An increasing number of phylogenetic studies have reported discordances among nuclear and mitochondrial markers. These discrepancies are highly relevant to widely used biodiversity assessment approaches, such as DNA barcoding, that rely almost exclusively on mitochondrial markers. Although the theoretical causes of mito-nuclear discordances are well understood, it is often extremely challenging to determine the principal underlying factor in a given study system. In this study, we uncovered significant mito-nuclear discordances in a pair of sibling caddisfly species. Application of genome sequencing, ddRAD, and DNA barcoding revealed ongoing hybridization, as well as historical hybridization in Pleistocene refugia, leading us to identify introgression as the ultimate cause of the observed discordance pattern. Our novel genomic data, the discovery of a European-wide hybrid zone, and the availability of established techniques for laboratory breeding make this species pair an ideal model system for studying species boundaries with ongoing gene flow.
Geneset of the Sericostoma genome assembly
Genes were predicted using ab initio and homology-based approaches. Augustus was used for ab initio predictions. For the homology-based approach, protein datasets from related species (Acyrthosiphon pisum, Camponotus floridanus, Nasonia vitripennis, Bombyx mori, and Tribolium castaneum) were aligned to the draft genome assemblies using BLASTp (cutoff: 10-5), and gene models were generated by GeneWise. A consensus gene set that merged ab initio and homology-based predictions was created using GLEAN.
The three resulting data files contain a table with summary information per predicted gene (Sericostoma_personatum_gapClosed.gene.gff), the predicted mRNA sequences (Sericostoma_personatum_gapClosed.gene.cds) and the predicted protein sequences ( Sericostoma_personatum_gapClosed.gene.pep).
Functional annotation of the Sericostoma genome assembly
Gene functions were assigned to the Geneset using BLASTp (cutoff: 10-5) against KEGG (release 58), non-redundant protein sequences (NCBI release 20150222), Swiss-Prot, and TrEMBL (Uniprot release 201203). Conserved protein domains were assessed by InterPro and InterProScan. Separate files are provided for each database.
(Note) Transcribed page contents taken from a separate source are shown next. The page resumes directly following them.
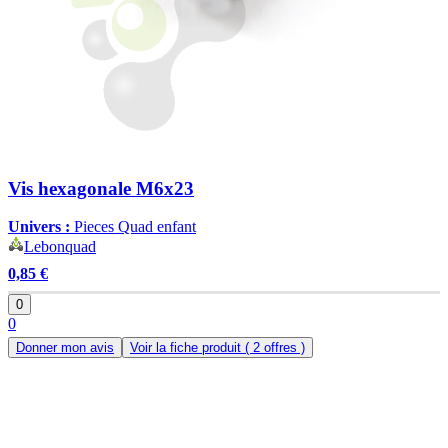
Vis hexagonale M6x23
Univers :
Pieces Quad enfant
Lebonquad
0,85 €
0
0
Donner mon avis
Voir la fiche produit
( 2 offres )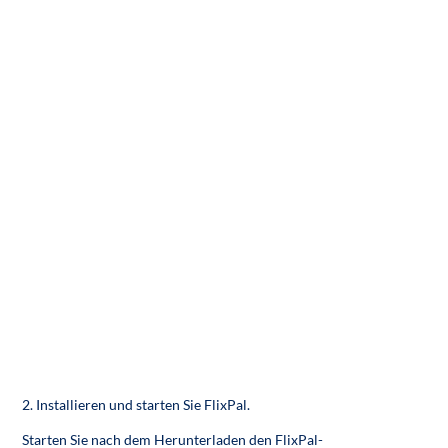
2. Installieren und starten Sie FlixPal.
Starten Sie nach dem Herunterladen den FlixPal-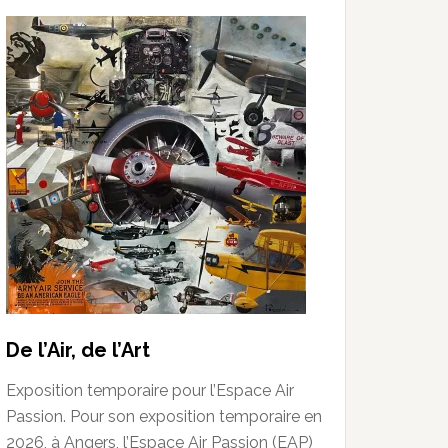
De l’Air, de l’Art
Exposition temporaire pour l’Espace Air
Passion. Pour son exposition temporaire en
2026, à Angers, l’Espace Air Passion (EAP)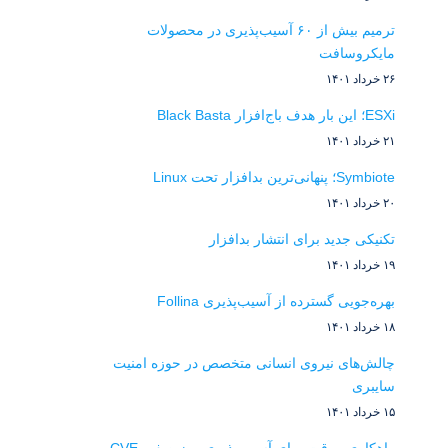
ترمیم بیش از ۶۰ آسیب‌پذیری در محصولات
مایکروسافت
۲۶ خرداد ۱۴۰۱
ESXi؛ این بار هدف باج‌افزار Black Basta
۲۱ خرداد ۱۴۰۱
Symbiote؛ پنهانی‌ترین بدافزار تحت Linux
۲۰ خرداد ۱۴۰۱
تکنیکی جدید برای انتشار بدافزار
۱۹ خرداد ۱۴۰۱
بهره‌جویی گسترده از آسیب‌پذیری Follina
۱۸ خرداد ۱۴۰۱
چالش‌های نیروی انسانی متخصص در حوزه امنیت
سایبری
۱۵ خرداد ۱۴۰۱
nuclear RNA of the Sericostoma genome assembly
Nuclear RNA sequences were identified in the draft genome assembly. tRNA genes were identified using tRNAscan-SE with default parameters. miRNA and snRNA were identified using the INFERNAL software by searching against the Rfam database (release 9.1) with default parameters. rRNA genes were identified by BLASTn (cutoff: 10-5) searches against conserved invertebrate rRNA sequences. Separate files are provided for each type of RNA.